SkillSight: Efficient First-Person Skill Assessment with Gaze
Chi Hsuan Wu, Kumar Ashutosh, Kristen Grauman
TL;DR
SkillSight tackles automatic skill assessment from egocentric data by using gaze as a powerful, low-power cue. It introduces a two-stage framework: a teacher model (SkillSight-T) that fuses egocentric video $V$ and gaze $G$ across action–gaze interaction, attended-object sequences, and gaze dynamics to predict skill $S$, and a gaze-only student model (SkillSight-S) that distills the teacher’s knowledge so inference relies only on $G$. Across cooking, music, and sports, SkillSight-T achieves state-of-the-art performance, while SkillSight-S delivers competitive accuracy with a substantial power saving of up to $73\times$ relative to video-based methods, enabling practical, in-the-wild deployments on smart glasses. The results also reveal insightful gaze–skill relationships that align with psychology literature, supporting both practical AI-assisted learning and deeper cognitive understanding of expertise in real-world tasks.
Abstract
Egocentric perception on smart glasses could transform how we learn new skills in the physical world, but automatic skill assessment remains a fundamental technical challenge. We introduce SkillSight for power-efficient skill assessment from first-person data. Central to our approach is the hypothesis that skill level is evident not only in how a person performs an activity (video), but also in how they direct their attention when doing so (gaze).
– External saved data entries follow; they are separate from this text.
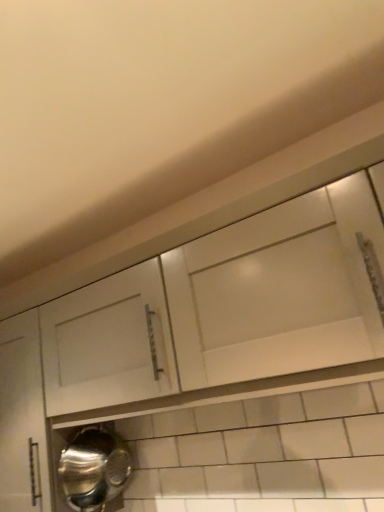 Question: Looking at their shapes, would you say white matte cabinet at upper center is wider or thinner than shiny metallic water heater at lower left?

Choices:
 (A) wide
 (B) thin

Answer: (A)

Question: Considering the positions of white matte cabinet at upper center and shiny metallic water heater at lower left in the image, is white matte cabinet at upper center bigger or smaller than shiny metallic water heater at lower left?

Choices:
 (A) small
 (B) big

Answer: (B)

Question: From the image's perspective, is white matte cabinet at upper center located above or below shiny metallic water heater at lower left?

Choices:
 (A) below
 (B) above

Answer: (B)

Question: Considering the positions of shiny metallic water heater at lower left and white matte cabinet at upper center in the image, is shiny metallic water heater at lower left wider or thinner than white matte cabinet at upper center?

Choices:
 (A) thin
 (B) wide

Answer: (A)

Question: From the image's perspective, is shiny metallic water heater at lower left positioned above or below white matte cabinet at upper center?

Choices:
 (A) below
 (B) above

Answer: (A)

Question: In terms of height, does shiny metallic water heater at lower left look taller or shorter compared to white matte cabinet at upper center?

Choices:
 (A) short
 (B) tall

Answer: (A)

Question: From a real-world perspective, is shiny metallic water heater at lower left physically located above or below white matte cabinet at upper center?

Choices:
 (A) below
 (B) above

Answer: (A) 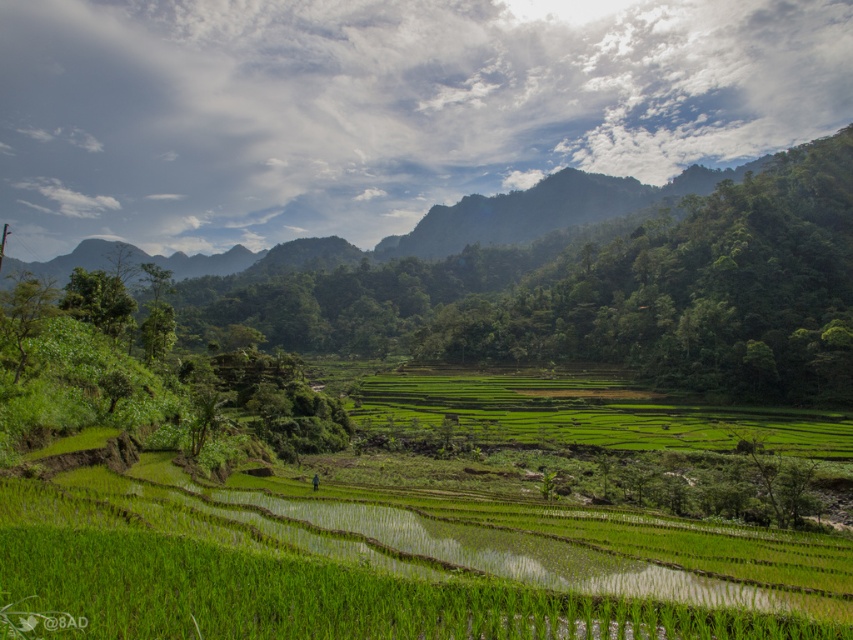 Can you confirm if green grassy rice field at center is wider than green grassy field at center?

No, green grassy rice field at center is not wider than green grassy field at center.

Consider the image. Which is above, green grassy rice field at center or green grassy field at center?

green grassy rice field at center is above.

The image size is (853, 640). What do you see at coordinates (345, 572) in the screenshot? I see `green grassy rice field at center` at bounding box center [345, 572].

The image size is (853, 640). Identify the location of green grassy rice field at center. tap(345, 572). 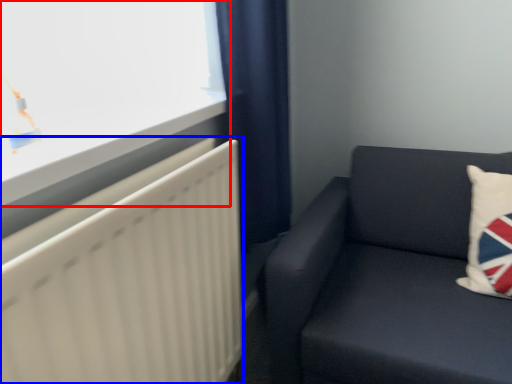 Question: Which of the following is the closest to the observer, window (highlighted by a red box) or radiator (highlighted by a blue box)?

Choices:
 (A) window
 (B) radiator

Answer: (B) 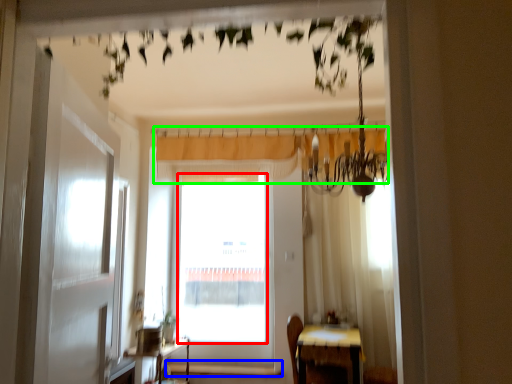 Question: Based on their relative distances, which object is farther from window screen (highlighted by a red box)? Choose from window sill (highlighted by a blue box) and curtain (highlighted by a green box).

Choices:
 (A) window sill
 (B) curtain

Answer: (B) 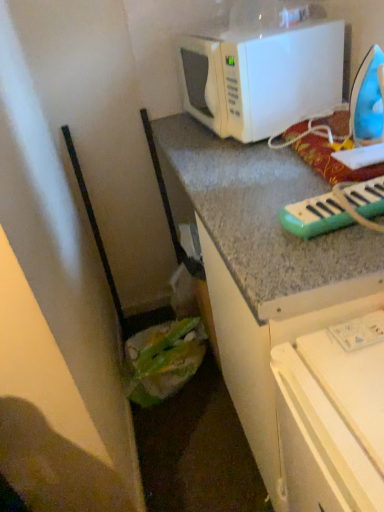 Question: Can you confirm if green plastic musical keyboard at upper right is thinner than white matte microwave at upper center?

Choices:
 (A) yes
 (B) no

Answer: (B)

Question: Would you consider green plastic musical keyboard at upper right to be distant from white matte microwave at upper center?

Choices:
 (A) yes
 (B) no

Answer: (B)

Question: Does green plastic musical keyboard at upper right appear on the right side of white matte microwave at upper center?

Choices:
 (A) no
 (B) yes

Answer: (B)

Question: Does green plastic musical keyboard at upper right have a greater width compared to white matte microwave at upper center?

Choices:
 (A) yes
 (B) no

Answer: (A)

Question: Is green plastic musical keyboard at upper right facing away from white matte microwave at upper center?

Choices:
 (A) yes
 (B) no

Answer: (B)

Question: In terms of size, does blue plastic iron at upper right appear bigger or smaller than green plastic musical keyboard at upper right?

Choices:
 (A) small
 (B) big

Answer: (B)

Question: From a real-world perspective, is blue plastic iron at upper right above or below green plastic musical keyboard at upper right?

Choices:
 (A) above
 (B) below

Answer: (A)

Question: Does point (359, 74) appear closer or farther from the camera than point (291, 215)?

Choices:
 (A) closer
 (B) farther

Answer: (B)

Question: Is blue plastic iron at upper right wider or thinner than green plastic musical keyboard at upper right?

Choices:
 (A) wide
 (B) thin

Answer: (B)

Question: Considering the positions of white matte microwave at upper center and green plastic musical keyboard at upper right in the image, is white matte microwave at upper center wider or thinner than green plastic musical keyboard at upper right?

Choices:
 (A) thin
 (B) wide

Answer: (A)

Question: From a real-world perspective, relative to green plastic musical keyboard at upper right, is white matte microwave at upper center vertically above or below?

Choices:
 (A) below
 (B) above

Answer: (B)

Question: From the image's perspective, relative to green plastic musical keyboard at upper right, is white matte microwave at upper center above or below?

Choices:
 (A) above
 (B) below

Answer: (A)

Question: Does point (233, 42) appear closer or farther from the camera than point (336, 222)?

Choices:
 (A) farther
 (B) closer

Answer: (A)

Question: Is green plastic musical keyboard at upper right taller or shorter than white matte microwave at upper center?

Choices:
 (A) tall
 (B) short

Answer: (B)

Question: From a real-world perspective, is green plastic musical keyboard at upper right physically located above or below white matte microwave at upper center?

Choices:
 (A) below
 (B) above

Answer: (A)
Our two-stage framework first learns to jointly model gaze and egocentric video when predicting skill level, then distills a gaze-only student model. At inference, the student model requires only gaze input, drastically reducing power consumption by eliminating continuous video processing. Experiments on three datasets spanning cooking, music, and sports establish, for the first time, the valuable role of gaze in skill understanding across diverse real-world settings. Our SkillSight teacher model achieves state-of-the-art performance, while our gaze-only student variant maintains high accuracy using 73x less power than competing methods. These results pave the way for in-the-wild AI-supported skill learning.